Digamos, em síntese interpretativa, que a posição do Tribunal assentou na distinção do poder e do dever. Admite que, em dadas circunstâncias, se possa sem punibilidade provocar intencionalmente o aborto; contudo, afirma claramente, e carregando fortemente na tinta, que assim não deve ocorrer, e que a comunidade política se deve empenhar tanto quanto possível em que não se produza semelhante resultado.

Muitas passagens do percurso de fundamentação do Tribunal revelam até quão longe foi neste esforço. Apresentam-se alguns exemplos de uma escrita sem tibieza:

«Em qualquer caso, durante um tal período da gravidez [após a nidação], está-se, no nascituro, perante uma vida individual, já determinada na sua identidade genética e, com isso, na sua singularidade e inconfundibilidade, que, no seu processo de crescimento e de florescimento, não se desenvolve para se vir a tornar pessoa, mas enquanto pessoa. Tão diversas possam ser interpretadas as diferentes fases do processo de vida anterior ao nascimento sob o ponto de vista biológico, filosófico, também teológico, e tenham sido julgadas ao longo da história, trata-se em qualquer caso de um degrau indispensável no desenvolvimento de uma personalidade individual. Onde há vida humana, reconhece-se-lhe dignidade humana.»

«Um equilíbrio que garanta, quer a protecção da vida do nascituro, quer um direito da mulher grávida a interromper a gravidez, não é possível, uma vez que a interrupção da gravidez é sempre matar a vida por nascer. Um equilíbrio também não pode ser obtido (…) prevendo-se que durante um certo período de tempo da gravidez o direito de personalidade da mulher prevaleça e que só depois o direito do nascituro adquire prevalência. Nesse caso, o direito do nascituro apenas adquiriria valor se a mulher não se decidisse por matá-lo na primeira fase da gravidez.»

«Enquanto [o critério d]a insuportabilidade limita o dever da mulher de manter a criança, não elimina o dever de protecção do Estado que vale para qualquer vida humana por nascer. Conduzirá o Estado, em especial, a auxiliar a grávida com conselho e auxílio e deste modo, quando possível, a tentar ganhá-la para continuar a gravidez (…).»

«No diálogo de aconselhamento deve o médico da mulher de modo dar a conhecer e exteriorizar apropriado, sem aumentar receios existentes e dificuldades psíquicas, que a interrupção da gravidez destrói a vida humana.»

-6. Cont. Antes da «ponderação» de valores.
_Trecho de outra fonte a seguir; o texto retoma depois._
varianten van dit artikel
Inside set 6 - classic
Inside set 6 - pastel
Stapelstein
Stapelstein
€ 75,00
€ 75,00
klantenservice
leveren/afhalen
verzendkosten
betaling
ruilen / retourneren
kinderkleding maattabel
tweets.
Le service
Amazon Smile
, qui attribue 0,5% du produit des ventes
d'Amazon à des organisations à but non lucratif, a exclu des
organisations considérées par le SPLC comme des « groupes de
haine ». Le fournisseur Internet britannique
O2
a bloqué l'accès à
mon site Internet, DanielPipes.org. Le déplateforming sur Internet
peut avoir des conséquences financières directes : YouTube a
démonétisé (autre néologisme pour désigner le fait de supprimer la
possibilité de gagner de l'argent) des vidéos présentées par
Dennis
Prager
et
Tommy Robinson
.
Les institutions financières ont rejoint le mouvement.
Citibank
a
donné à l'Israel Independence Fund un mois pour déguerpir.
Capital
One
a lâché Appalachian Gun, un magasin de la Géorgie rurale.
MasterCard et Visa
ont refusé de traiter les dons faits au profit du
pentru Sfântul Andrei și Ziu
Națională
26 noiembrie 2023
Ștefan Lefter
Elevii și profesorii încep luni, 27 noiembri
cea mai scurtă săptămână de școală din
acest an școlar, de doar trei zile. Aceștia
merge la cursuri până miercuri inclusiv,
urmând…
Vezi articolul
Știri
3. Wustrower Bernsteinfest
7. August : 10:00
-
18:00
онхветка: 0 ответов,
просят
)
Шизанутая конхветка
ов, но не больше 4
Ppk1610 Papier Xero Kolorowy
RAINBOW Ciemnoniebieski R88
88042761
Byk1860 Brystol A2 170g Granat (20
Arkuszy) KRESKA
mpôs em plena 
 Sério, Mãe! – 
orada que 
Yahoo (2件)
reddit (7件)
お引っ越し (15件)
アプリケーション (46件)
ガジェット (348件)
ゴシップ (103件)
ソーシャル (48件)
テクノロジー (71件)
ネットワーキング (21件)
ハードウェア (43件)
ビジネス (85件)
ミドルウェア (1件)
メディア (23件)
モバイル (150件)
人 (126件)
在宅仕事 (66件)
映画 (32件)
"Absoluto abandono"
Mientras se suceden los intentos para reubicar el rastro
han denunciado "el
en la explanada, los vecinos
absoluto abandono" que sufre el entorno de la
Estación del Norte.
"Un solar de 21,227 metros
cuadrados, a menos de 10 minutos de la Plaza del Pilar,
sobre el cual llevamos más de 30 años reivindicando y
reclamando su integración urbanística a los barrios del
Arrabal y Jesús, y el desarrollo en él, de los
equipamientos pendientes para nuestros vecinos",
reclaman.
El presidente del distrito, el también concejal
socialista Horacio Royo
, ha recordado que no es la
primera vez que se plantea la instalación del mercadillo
Portugal. – Que, enfim, a temática do aborto é perspectivada em primeira linha desde a protecção da vida humana por nascer, é testemunhado pelo também actual regime constante do Direito português. O Código Penal português qualifica o crime de aborto (art. 140.º) como o crime contra a vida intra-uterina (artigos 140.º e ss.), por seu lado modalidade de «crime contra as pessoas» (artigos 131.º e ss.). Certo é que essa acção está despenalizada (ou até mais do que despenalizada) em dadas circunstâncias (art. 142.º); mas fora desse círculo de excepção, o ângulo prevalente é o de que, nesta prática, é contra a vida humana que se atenta, o que precisamente justifica que, por regra, ela haja de ser proscrita.